A role for US in South Sudan strife
The new African nation of South Sudan finds itself facing civil war, just years after being created out of Sudan's civil war. The US, as it did in that earlier conflict, can intervene with lessons in how to shape a nation's identity.
One of the more selfless acts by the United States in the past decade was to help negotiate an end to Sudan’s long civil war. The result? A rare case in which a colonial-era boundary in Africa was altered. South Sudan was created in 2011, ending a slaughter that had taken millions of lives.
Yet for this newest of nations, violence has erupted in recent days, threatening to split a country of nearly 10 million people, just as Sudan was divided into two. The US and others are wringing their hands over how – or whether – to intervene. “South Sudan stands at the precipice,” President Obama said in a statement on Thursday. “Recent fighting threatens to plunge South Sudan back into the dark days of its past.”
This time, the contest over national identity is different. And it is one just as detrimental for peace as the contest during Sudan’s 1983-2005 war. Since early June, South Sudan’s democratic government has split into belligerent factions along tribal lines. President Salva Kiir, an ethnic Dinka, blames his former vice president, Riek Machar, an ethnic Nuer, for fomenting the violence since early December that threatens a civil war and mass atrocities. Each side, backed by armed groups, demands more of the country’s resources or a larger share of power.
During Sudan’s civil war, the clash of identities was between a largely Christian, animist, and black population in the south and the largely Muslim and Arab people in the north. Now the people of South Sudan are being forced to take sides in a battle between their leaders over smaller divisions.
South Sudan is a country of at least 60 tribes with numerous languages or dialects. When its people were suffering under the oppression of northern Sudan, they were largely united. With only two years of independence, South Sudan has yet to form an identity that rises above tribe. It does not see strength in diversity or harmony in tolerance and inclusiveness. With a territory the size of France, it has not formed enough of a shared history and culture around common ideals.
The modern form of nationalism, born in 17th-century Europe after centuries of religious strife on the continent, remains a difficult and entrenched force for conflict in the world, especially in Africa. The European Union itself, created after World War II to dampen historic tensions between nation-states, has even fallen back into economic nationalism. And some groups, such as the Scots, Flemings, and Catalonians, seek a form of sucession.
What helps groups of people find the best, most-peaceful identity for a democratic political entity?
In the EU, the US, and many parts of the world, unity has required some sort of shared sacrifice to achieve a greater good. But sacrifice what? One’s clan, tribe, or ethnicity?

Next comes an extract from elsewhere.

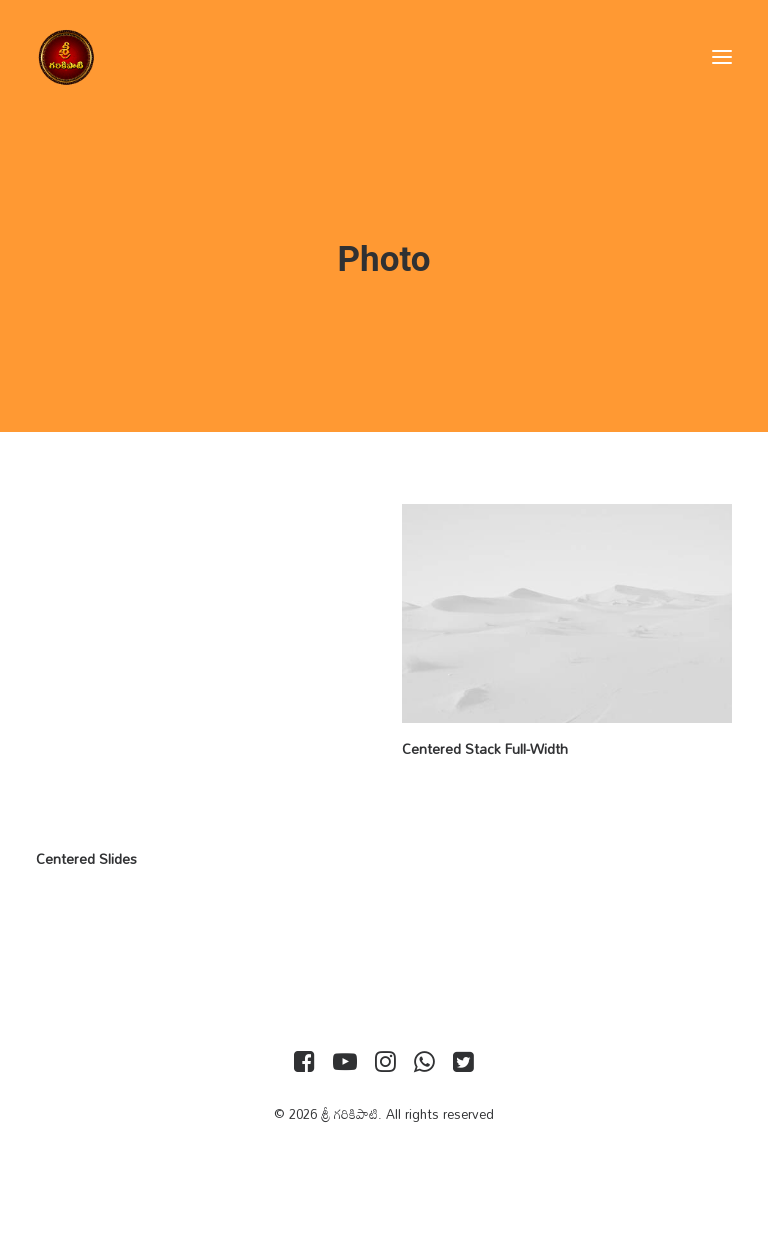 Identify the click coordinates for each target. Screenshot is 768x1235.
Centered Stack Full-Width (485, 748)
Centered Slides (86, 858)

One’s economic “class”? Even more difficult, how can a diverse group of people in a new democracy, such as South Sudan, define their shared values in such a relatively short time?
It helps countries like South Sudan when countries that have gone through difficult times in shaping their values – think of America’s civil war and its sacrifices – then step up to offer assistance to others, either in diplomacy, aid, or even military intervention. The US and EU are not absolute paragons of virtue but they do have lessons to teach about how to rise above strife-prone identities and rally around values that help pacify and unify.
South Sudan is just the latest African country to struggle with this process of finding national identity. The turmoil in Central African Republic is another current crisis. The US, Europe, and others with well-formed democracies have a role to play in such cases. They know the sacrifice that was needed for their own unity. Now they must decide how much to sacrifice to help other peoples find their unity.